また納税通知書が送られるのは代表者のみです。
変更したい場合には、共有代表者変更届け出書を市役所に提出してください。

⑤再建築不可物件の固定資産税はどの程度ですか?

再建築不可物件だと東京都内の物件でも5万円以下がほとんどです。

【再建築不可物件とは】
建物を取り壊した後、法律の改正で再建築が制限されることになった物件のこと。

たとえば建築基準法の改正で幅員4m以上の道路に2m以上接していない物件は、原則として建物を建てることができなくなりました。

土地の場合は奥行の短さや無道路地(接する道路の幅員が4mを満たない土地)、不整形の場合が多いので低く評価されます。

また家屋の場合も築40~50年以上経過していることが多く、評価額も数十万円ほど。

再建築不可物件の固定資産税額は総じてかなり割安です。

⑥固定資産税を多く払いすぎてしまったときはどうすればいいですか?

固定資産税を多く払いすぎた分は市区町村から還付できます。

固定資産税の誤りがあった場合、各自治体は過払い分を過去5年間にさかのぼって返金しなければいけません。

原則は過去5年分ですが、市区町村によっては最大20年間まで還付してもらえるので問い合わせてみましょう。

固定資産税の課税ミスは意外に多い

ちなみに固定資産税の課税額の誤りは多く、総務省の調査によると税額修正があった市町村は全体の97%

固定資産税修正報告1

また修正の内訳を見ると土地、家屋ともに全体の0.2%が税額修正をしています。

固定資産税修正報告2

「500人に1人の割合で課税ミスが起きている」ということですね…。

「固定資産税が高い…」と思った際は市区町村に問い合わせてみましょう。

(参考:総務省 固定資産税及び都市計画税に係る税額修正の状況調査結果

⑦分譲マンションの固定資産税はどうなりますか?

マンションの固定資産税は一般住宅と同様に軽減措置も使えるため、新築~3年目の場合は10万円/年が相場です。

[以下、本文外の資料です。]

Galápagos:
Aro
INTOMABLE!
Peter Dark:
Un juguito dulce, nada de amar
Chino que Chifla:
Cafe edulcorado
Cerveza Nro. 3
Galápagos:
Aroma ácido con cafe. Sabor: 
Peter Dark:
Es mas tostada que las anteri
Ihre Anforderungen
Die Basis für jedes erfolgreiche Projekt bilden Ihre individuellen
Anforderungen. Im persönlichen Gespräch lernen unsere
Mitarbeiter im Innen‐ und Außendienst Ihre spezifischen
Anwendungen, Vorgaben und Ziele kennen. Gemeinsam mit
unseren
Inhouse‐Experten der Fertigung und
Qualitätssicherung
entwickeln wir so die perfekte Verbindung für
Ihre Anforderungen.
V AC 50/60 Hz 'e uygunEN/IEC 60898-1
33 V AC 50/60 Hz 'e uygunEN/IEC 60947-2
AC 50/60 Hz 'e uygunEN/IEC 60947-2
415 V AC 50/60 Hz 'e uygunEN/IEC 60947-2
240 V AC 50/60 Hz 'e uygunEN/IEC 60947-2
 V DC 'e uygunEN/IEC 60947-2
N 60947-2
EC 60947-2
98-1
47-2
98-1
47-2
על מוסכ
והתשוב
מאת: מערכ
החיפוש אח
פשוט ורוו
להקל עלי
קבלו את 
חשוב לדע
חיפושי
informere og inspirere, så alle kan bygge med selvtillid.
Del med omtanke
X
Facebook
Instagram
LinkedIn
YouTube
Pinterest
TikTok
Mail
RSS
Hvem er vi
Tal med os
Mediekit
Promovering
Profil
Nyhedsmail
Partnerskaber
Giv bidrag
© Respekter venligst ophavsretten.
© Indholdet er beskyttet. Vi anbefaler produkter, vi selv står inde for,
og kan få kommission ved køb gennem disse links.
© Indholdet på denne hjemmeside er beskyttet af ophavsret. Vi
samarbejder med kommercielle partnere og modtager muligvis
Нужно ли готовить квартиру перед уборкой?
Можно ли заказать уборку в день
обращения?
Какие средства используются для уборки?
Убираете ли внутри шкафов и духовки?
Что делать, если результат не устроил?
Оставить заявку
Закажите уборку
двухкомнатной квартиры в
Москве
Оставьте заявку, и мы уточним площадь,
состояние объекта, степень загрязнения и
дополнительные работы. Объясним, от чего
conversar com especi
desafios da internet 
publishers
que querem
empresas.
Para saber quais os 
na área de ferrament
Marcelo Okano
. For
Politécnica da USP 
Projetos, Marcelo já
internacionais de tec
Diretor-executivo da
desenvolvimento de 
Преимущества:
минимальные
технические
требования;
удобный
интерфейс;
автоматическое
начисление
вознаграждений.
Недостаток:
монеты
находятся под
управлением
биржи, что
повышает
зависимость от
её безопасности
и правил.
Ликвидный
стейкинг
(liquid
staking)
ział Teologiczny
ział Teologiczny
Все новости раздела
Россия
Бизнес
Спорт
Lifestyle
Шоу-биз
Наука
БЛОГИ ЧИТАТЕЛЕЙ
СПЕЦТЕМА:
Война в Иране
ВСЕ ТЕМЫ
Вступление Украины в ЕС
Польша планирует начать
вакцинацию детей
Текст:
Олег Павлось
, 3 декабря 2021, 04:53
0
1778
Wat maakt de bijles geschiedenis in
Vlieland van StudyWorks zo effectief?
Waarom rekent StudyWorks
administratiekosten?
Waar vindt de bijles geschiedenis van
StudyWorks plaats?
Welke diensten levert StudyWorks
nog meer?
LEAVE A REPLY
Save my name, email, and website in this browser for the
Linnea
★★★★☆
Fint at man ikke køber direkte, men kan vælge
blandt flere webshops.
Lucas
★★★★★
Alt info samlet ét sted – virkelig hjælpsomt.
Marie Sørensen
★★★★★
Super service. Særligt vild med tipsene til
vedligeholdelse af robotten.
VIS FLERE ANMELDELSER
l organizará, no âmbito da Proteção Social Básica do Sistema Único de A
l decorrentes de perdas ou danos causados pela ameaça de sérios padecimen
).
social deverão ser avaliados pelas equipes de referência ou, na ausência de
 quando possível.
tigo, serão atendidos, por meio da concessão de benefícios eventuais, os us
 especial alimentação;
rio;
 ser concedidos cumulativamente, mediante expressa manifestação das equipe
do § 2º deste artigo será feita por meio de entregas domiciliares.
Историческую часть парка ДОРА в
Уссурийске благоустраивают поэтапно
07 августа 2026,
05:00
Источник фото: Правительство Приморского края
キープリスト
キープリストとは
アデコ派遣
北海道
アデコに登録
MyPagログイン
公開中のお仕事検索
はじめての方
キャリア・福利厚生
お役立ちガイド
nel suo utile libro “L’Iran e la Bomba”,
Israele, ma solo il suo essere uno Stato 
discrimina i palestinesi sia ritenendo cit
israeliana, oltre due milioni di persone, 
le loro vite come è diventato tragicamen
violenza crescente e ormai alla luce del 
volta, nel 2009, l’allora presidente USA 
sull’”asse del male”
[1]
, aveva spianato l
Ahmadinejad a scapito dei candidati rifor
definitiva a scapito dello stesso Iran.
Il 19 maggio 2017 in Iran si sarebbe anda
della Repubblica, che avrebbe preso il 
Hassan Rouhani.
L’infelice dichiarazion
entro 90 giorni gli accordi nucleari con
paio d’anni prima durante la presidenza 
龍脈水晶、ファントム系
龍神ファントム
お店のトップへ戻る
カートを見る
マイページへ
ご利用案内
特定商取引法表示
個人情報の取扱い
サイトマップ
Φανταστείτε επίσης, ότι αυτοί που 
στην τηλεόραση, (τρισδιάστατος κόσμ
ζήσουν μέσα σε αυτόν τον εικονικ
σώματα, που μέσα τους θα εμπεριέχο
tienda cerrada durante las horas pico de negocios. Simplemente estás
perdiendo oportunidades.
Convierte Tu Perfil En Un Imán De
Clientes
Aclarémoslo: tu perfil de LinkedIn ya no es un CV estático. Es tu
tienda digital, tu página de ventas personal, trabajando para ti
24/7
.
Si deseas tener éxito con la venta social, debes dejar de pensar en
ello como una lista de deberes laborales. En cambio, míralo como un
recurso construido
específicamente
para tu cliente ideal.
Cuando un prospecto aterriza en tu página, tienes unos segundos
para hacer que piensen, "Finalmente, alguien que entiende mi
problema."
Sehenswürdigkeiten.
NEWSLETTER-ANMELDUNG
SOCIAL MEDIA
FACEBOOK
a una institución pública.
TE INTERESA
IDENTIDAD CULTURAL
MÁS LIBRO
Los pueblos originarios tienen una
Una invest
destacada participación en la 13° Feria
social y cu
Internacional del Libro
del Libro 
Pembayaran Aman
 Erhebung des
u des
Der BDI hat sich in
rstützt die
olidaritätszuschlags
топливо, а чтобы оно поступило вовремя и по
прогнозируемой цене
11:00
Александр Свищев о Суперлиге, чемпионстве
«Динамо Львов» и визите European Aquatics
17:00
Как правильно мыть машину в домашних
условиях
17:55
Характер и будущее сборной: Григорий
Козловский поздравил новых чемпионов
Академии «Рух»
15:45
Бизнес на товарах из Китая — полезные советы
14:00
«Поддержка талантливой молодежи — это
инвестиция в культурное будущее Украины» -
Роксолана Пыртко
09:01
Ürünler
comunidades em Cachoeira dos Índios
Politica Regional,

ただし4年目から軽減措置がなくなり税額が倍に跳ね上がることもあります。

もちろんマンションによっては各種軽減措置が使えるものもあるため、購入前にチェックしておきましょう。

また2018年以降に建てられたタワーマンション(高さ60m以上かつ20階建て以上の物件)の場合は、上層階に位置するほど固定資産税負担が重くなります。

高層分譲マンションにおける固定資産税の仕組み中間の階から…

  • 1回上がる毎に0.256%ずつ税額が増える
  • 1回下がる毎に0.256%ずつ税額が減る

たとえば51階建てのタワーマンションで、中間の26階の固定資産税が20万円の場合、最上階の税額は21万2,800円/年で、1階の固定資産税は18万7,200円/年。
差は最大で2万5,600円です。

以上税額や計算方法を中心に、固定資産税について徹底的に解説してきました。

おさらいですが固定資産税は土地、建物ともに必ずかかる税金で、計算方法はどちらも固定資産税評価額×税率1.4%

土地と建物、それぞれの固定資産税評価額を調べればカンタンに税額を計算できます。

軽減措置や特例も織り込んで、あなたが払わないといけない固定資産税を概算してみてください。

また支払う固定資産税を減額するなら、土地の有効活用が効果的です。